Mr A has a history of dementia, anxiety and depression and recurring urinary retention and catheter blockages. The ACS is able to provide male catheter management including replacement of catheters to prevent presentations at the ED for the procedure.
In the resident survey Mr A responded that he preferred staying at the RACF for the procedure because he” feels comfortable and he doesn’t have to leave his room”. He “has everything he needs in his room and has familiar staff – his “favourites” – to complete the procedure”.

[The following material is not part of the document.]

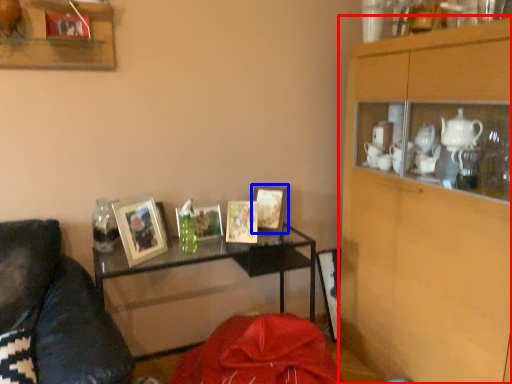 Question: Which object is further to the camera taking this photo, cabinetry (highlighted by a red box) or picture frame (highlighted by a blue box)?

Choices:
 (A) cabinetry
 (B) picture frame

Answer: (B)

Mrs B is legally blind, has osteoarthritis and a history of recurrent urinary tract infections. The ACS program is able to provide IV therapy and IV antibiotics treatment, preventing presentation and possible admission to hospital.
In the resident survey Mrs B responded that she felt the staff “knew what they were doing” and “are good to her”. The RACF is her home and she prefers treatment at the RACF because the staff “know the residents and their ways”. She said, “it’s much better to stay at home” and would not ask for anything about the service to be changed next time.
Mrs M is a 92-year-old woman who has a diagnosis of anaemia
and cognitive impairment second to dementia. She becomes confused when taken
out of familiar environments. Her GP organised two iron infusions to be
administered at the RACF. Family members were asked to support Mrs M during the procedure. The infusions were given in
the facility without incident due to the family’s engagement, the familiar
environment and familiar staff whom she trusts.
Mr C has had multiple presentations to hospital for treatment of resistant respiratory infections and worsening lung disease. In liaison with the hospital Respiratory Unit a course of IV antibiotics was provided. In the resident survey Mr C stated he was happy with the treatment and staff were competent. It was important to him that he knew the nurses and “got along with them”.